I covered it with grated chocolate. It looked slightly better but was still disappointing.

It tasted ok, but even the combination of cannolli-filling and biscotti flavors couldn't offset the weird texture.

Sunday, July 12, 2009

Recipe Geek: Noodles with Red Curry Almond Sauce

It should come as no surprise that I enjoy reading cooking blogs. 101 recipes is one that I like. It's all vegetarian, mostly vegan, but the blog is well written and there are some interesting recipes. This week's was soba noodles with almond sauce. It sounded good and I'm a big sucker for noodles with nut based sauces, having subsisted on noodles with thai peanut sauce and tofu in my grad schools years. $2.50 bought a big portion from the food truck - it was enough for lunch and dinner. You can still get similar lunches there, although the price has risen to a whopping $4. $1.50 bought a massive slice of spinach pizza, which was my other favorite lunch. I was mostly vegetarian back then. But enough of my grad school nostalgia.
Now, one of my problems with the 101 recipes recipes is that they usually call for unusual ingredients. Believe it or not, I had most of the ingredients for this recipe*, save for the pea shoots. I decided to substitute baby spinach instead. Upon closer inspection, my soba noodles really weren't soba, but that wasn't a big deal. I cooked them up and then made the sauce, which contains almond butter, red chili paste, water and lemon juice. I wasn't paying close attention to the recipe, so I misread the amount of red curry paste to add. I added 3 tablespoons instead of two teaspoons. Ooops. Fortunately for me, my red chili paste is fairly wimpy. The sauce was very red and moderately spicy. I mixed it with the noodles and braised the tofu and spinach. It was tasty, and only a slight bit too spicy. (Disclaimer-I did eat a bowl of jello to quell the burn). If I were to do it again, I'd add less curry paste and would maybe add some ginger and sesame oil, because everything tastes better with ginger and sesame oil. I'd probably also go back to using peanut butter, since it reminds me of grad school.
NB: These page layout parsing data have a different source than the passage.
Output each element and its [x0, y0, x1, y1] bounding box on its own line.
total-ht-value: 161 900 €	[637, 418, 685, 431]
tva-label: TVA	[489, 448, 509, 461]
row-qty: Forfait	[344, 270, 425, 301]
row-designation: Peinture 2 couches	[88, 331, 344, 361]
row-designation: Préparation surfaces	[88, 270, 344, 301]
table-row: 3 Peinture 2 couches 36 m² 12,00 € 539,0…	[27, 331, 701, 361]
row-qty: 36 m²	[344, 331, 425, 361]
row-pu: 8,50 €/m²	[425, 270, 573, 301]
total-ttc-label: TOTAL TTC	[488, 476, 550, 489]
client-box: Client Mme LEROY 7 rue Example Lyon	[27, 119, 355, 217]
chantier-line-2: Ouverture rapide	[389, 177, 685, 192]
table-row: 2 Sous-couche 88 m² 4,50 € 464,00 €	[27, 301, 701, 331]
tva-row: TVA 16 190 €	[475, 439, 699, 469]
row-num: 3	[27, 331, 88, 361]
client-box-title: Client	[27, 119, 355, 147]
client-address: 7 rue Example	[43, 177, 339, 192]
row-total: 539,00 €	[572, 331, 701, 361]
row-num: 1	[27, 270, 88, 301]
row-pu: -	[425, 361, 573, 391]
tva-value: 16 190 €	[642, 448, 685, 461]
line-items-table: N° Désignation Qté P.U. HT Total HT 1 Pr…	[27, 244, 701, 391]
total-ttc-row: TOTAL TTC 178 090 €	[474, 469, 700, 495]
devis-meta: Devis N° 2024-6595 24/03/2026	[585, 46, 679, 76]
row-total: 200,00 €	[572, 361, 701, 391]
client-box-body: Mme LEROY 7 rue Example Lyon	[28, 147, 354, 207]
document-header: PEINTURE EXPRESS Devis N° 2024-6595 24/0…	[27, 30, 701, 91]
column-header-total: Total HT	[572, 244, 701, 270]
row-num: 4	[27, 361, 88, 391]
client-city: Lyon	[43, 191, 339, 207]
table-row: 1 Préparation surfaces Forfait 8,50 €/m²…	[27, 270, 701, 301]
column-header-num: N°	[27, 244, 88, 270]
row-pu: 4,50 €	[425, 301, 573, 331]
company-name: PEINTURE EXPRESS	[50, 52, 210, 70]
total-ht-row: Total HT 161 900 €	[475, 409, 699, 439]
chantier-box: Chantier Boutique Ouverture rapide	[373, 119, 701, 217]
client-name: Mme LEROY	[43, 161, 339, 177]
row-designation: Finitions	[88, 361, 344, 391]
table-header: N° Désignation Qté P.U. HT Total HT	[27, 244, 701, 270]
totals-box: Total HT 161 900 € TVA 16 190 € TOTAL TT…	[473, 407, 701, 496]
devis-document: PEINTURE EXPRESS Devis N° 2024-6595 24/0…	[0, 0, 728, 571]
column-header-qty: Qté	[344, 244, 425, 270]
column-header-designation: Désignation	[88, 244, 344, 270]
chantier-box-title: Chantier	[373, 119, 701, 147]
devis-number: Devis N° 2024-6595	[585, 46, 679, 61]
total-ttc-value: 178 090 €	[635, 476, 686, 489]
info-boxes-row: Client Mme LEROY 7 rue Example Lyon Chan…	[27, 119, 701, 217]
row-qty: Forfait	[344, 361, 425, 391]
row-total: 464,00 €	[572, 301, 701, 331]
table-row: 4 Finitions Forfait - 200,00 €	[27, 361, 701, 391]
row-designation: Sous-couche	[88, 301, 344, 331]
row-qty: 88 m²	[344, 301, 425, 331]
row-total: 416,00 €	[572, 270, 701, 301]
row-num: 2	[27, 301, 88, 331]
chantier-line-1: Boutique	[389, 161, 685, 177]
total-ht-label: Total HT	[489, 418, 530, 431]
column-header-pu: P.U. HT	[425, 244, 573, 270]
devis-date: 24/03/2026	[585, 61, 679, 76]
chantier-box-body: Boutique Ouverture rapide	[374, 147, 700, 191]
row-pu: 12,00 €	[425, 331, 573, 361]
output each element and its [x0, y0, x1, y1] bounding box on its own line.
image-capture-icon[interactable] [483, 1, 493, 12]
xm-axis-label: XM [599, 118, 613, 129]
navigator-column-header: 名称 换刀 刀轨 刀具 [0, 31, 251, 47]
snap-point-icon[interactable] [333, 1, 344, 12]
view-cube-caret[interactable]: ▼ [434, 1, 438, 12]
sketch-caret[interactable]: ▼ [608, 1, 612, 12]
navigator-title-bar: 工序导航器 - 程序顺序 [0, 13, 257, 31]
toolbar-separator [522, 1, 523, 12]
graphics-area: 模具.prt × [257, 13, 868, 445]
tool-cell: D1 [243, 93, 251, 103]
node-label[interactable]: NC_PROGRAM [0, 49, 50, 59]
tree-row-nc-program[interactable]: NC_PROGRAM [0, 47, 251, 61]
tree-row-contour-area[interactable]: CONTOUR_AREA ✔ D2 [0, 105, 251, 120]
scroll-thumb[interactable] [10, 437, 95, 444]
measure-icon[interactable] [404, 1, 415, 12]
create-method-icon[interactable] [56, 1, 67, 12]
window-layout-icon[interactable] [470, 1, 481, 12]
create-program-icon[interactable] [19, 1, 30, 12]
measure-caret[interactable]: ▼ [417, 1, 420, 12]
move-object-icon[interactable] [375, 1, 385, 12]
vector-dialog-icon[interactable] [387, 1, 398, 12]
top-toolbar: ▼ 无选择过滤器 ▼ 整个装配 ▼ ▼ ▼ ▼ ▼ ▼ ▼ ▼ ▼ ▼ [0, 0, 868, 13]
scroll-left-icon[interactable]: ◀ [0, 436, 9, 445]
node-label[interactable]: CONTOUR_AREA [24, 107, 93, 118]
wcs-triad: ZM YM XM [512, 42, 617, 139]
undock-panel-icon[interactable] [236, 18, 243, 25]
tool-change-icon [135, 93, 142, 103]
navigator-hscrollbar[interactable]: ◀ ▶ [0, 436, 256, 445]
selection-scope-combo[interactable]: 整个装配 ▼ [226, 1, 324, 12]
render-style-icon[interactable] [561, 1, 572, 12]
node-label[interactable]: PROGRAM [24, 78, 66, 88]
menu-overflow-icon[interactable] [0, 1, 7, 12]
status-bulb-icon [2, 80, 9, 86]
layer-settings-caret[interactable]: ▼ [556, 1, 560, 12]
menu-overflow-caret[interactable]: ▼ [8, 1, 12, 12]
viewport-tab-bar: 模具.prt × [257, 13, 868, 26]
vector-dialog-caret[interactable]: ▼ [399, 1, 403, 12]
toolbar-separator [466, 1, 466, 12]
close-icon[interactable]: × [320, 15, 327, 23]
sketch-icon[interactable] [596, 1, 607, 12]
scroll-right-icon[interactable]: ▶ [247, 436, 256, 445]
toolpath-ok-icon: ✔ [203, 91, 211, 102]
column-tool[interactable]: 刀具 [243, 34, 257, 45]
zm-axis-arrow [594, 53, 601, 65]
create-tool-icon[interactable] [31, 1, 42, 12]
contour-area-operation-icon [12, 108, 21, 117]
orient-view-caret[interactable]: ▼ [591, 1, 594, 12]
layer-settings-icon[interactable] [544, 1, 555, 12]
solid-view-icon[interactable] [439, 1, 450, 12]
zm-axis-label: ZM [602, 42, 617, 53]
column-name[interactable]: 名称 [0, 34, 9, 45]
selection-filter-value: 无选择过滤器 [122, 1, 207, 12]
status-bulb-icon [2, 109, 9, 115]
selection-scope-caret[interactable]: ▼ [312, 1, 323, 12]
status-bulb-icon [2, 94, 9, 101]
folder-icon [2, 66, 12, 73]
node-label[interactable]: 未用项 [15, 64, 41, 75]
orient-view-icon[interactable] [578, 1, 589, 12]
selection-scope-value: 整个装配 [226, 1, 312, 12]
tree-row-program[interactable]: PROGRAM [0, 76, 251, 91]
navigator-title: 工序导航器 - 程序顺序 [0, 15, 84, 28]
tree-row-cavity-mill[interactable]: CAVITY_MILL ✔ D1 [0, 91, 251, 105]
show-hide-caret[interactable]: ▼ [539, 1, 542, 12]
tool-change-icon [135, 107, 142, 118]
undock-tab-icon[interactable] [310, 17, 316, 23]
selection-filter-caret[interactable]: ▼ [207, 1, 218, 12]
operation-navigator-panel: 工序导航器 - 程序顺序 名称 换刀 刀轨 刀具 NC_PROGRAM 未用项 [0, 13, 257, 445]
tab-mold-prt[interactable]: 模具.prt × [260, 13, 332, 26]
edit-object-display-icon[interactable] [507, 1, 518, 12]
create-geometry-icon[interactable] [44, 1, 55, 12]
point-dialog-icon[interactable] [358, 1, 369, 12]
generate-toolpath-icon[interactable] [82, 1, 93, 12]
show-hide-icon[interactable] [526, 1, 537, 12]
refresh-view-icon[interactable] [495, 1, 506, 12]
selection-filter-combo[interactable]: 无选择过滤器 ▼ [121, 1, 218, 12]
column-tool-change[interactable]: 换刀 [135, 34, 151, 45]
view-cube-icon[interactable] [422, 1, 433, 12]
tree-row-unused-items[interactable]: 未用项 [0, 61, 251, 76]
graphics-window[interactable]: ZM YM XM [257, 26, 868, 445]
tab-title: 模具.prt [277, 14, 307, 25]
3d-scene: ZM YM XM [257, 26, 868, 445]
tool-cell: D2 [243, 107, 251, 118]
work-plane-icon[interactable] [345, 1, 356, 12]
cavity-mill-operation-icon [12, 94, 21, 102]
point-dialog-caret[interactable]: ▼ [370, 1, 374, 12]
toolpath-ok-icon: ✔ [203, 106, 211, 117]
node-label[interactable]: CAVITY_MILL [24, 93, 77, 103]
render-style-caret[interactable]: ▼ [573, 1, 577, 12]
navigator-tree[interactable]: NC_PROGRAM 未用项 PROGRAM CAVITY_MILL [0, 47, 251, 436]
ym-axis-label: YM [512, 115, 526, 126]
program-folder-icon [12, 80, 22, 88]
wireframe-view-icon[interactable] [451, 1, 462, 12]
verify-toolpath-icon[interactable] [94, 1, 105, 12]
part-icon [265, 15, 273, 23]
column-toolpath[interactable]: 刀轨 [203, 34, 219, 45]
*it was purely random that I had all the ingredients, but I guess it's like the proverbial monkeys typing - given enough time and they'll replicate Shakespeare's works, and given enough time I'll have all the ingredients for a 101 recipes recipe.

Sunday, July 5, 2009

Tomato Geek

As most of you probably know, I'm a little bit obsessive about my tomato plants. I plant about 6-8 plants per year, mostly heirloom with a few early hybrids thrown in for good measure. I'll plant a few token squash,eggplant, herb and pepper plants, but they all play second fiddle to the tomatoes.
My dad is pretty much the same way about his tomatoes, so we have a friendly competition. The two main differences between us are that he only plants hybrids, and that his garden has a lot more sun. So the typical outcome is that he gets a lot more tomatoes, but my plants are bigger and my tomatoes have more flavor
Because I was out of town for five weekends in a row, I was very late in planting them this year. As usual, I planted them in a rich mixture of dirt and aged manure, with an added dose of abalone guts for good measure. They grew like gangbusters right from the start, but it wasn't enough to make up for lost time. It's currently early July, and it'll be at least three weeks until I get rip tomatoes. That's about a month behind schedule. Its been relatively cool so far this year, so that hasn't helped things. My dad isdefinitely winning the tomato competition so far this year.
Nonetheless, I have high hopes for my tomatoes. I've got a lot of interesting hybrids I haven't tried before, including several purple varieties, such as Black Trifele and Black Krim, as well as "Kellogg's Breakfast Tomato" (a big orange variety) and something called "Red Fig", which makes small pear shape tomatoes which can be dried in sugar to makes sort of a fake fig. Not that I'm going to do that. The big tomatoes don't have much fruit - it's been too cool for them to set much fruit. I'll report back on the results once the fruit is ripe.
If you're a tomato geek like me, the tomatofest web site is a fun way to waste time.